When it comes to losing weight, many enthusiastic people will say eat less meat and eat less. Xiao Lin, a 27-year-old programmer in Zhejiang, did just that, and instead of losing weight, his body fat percentage increased significantly. What’s going on?

Xiao Lin, a 27-year-old programmer in Zhejiang, is 1.75 meters tall but weighs 223 pounds. In order to lose weight, Kobayashi said goodbye to the milk tea, fried chicken and barbecue that he must drink every day. Eat only fruits and vegetables and a small amount of staple foods every day, hoping to lose weight through a vegan eating pattern. But when he was re-examined three months later, the doctor found that not only did he not lose his body fat, but also increased by 2.9 kilograms. After learning about Kobayashi’s eating patterns, the nutrition doctor decided that the problem was with the recipe. Cui Wei, an intermediate dietitian at Wuhan Third Hospital: “Such a diet pattern is definitely unscientific, and excessive dieting will trigger an energy-saving model in our body.” Like the liver, it is a very important tissue for protein and fat metabolism, if we over-diet, the body will break down a large amount of fat for energy, and a large amount of free fatty acids will rush into the liver, which in turn will trigger the hoarding of triglycerides. ”

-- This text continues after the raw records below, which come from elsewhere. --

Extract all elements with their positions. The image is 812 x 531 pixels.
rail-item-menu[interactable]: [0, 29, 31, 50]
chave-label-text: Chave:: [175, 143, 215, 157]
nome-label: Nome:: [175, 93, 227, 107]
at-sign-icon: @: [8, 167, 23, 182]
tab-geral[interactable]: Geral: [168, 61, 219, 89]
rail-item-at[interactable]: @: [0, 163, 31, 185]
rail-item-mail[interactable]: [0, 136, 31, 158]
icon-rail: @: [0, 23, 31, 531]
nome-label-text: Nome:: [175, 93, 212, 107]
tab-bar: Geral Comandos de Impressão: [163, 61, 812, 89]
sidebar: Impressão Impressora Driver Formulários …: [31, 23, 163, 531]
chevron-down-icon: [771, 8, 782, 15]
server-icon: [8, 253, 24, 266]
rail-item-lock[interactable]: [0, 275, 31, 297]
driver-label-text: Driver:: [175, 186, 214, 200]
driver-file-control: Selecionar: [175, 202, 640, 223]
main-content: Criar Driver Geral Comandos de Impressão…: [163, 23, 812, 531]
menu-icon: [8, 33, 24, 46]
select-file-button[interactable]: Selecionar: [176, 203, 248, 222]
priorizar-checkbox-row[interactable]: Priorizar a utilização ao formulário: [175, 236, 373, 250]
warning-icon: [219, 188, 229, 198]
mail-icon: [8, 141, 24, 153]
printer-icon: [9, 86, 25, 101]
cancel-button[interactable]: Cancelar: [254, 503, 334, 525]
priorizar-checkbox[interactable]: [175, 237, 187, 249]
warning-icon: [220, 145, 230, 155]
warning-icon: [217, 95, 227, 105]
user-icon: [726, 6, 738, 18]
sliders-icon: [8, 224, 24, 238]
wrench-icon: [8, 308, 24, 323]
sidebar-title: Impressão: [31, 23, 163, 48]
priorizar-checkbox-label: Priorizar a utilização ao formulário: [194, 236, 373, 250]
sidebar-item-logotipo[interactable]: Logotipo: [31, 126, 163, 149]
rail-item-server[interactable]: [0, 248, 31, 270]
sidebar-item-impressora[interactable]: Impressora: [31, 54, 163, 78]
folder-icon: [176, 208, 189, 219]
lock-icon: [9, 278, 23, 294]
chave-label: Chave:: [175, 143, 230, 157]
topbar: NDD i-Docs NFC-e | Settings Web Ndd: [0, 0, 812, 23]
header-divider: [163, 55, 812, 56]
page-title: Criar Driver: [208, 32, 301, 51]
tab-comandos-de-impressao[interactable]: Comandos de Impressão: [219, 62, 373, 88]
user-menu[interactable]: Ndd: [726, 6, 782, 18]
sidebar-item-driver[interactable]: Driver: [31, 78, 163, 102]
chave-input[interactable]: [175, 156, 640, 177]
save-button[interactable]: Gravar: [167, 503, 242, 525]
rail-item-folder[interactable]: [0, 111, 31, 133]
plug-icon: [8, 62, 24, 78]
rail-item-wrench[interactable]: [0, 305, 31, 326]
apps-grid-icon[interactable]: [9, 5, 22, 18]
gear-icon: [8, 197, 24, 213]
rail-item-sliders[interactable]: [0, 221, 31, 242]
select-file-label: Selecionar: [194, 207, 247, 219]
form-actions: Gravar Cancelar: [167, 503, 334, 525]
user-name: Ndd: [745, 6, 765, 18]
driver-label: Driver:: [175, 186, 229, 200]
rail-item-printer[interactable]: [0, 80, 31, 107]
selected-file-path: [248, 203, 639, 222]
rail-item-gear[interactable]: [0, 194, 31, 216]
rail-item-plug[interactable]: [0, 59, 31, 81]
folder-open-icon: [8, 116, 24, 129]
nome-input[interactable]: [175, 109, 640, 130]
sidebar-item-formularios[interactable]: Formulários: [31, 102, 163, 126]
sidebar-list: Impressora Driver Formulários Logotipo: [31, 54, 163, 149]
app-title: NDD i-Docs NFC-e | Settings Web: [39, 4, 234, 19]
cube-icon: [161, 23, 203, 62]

In addition, the ultimate goal of weight loss is to reduce fat, and when the body metabolizes fat, it also needs one thing – protein, and Kobayashi’s diet contains very little protein. Cui Wei, an intermediate dietitian at Wuhan Third Hospital: “If our diet lacks protein, its synthesis will be affected, which will affect the transportation pathway of our fat metabolism. It will in turn lead to a fatty liver and fat accumulation and an increase in blood lipids like us.
Therefore, losing weight is not simply not eating meat and staple foods, but requires a healthy diet and nutritional matching.
The doctor recommends friends who need to lose weight to try the three-seven method to lose weight, that is, the weight loss effect depends on exercise for three points and diet for seven points.

In terms of diet, there is a 211 pattern that is more appropriate, which refers to eating two fists of vegetables at each meal, one fist of protein, and then one fist of staple food at each meal. As for the staple food, we also prefer some coarse grains, which will be more conducive to weight control and blood sugar stability. Retweet and spread and tell more people!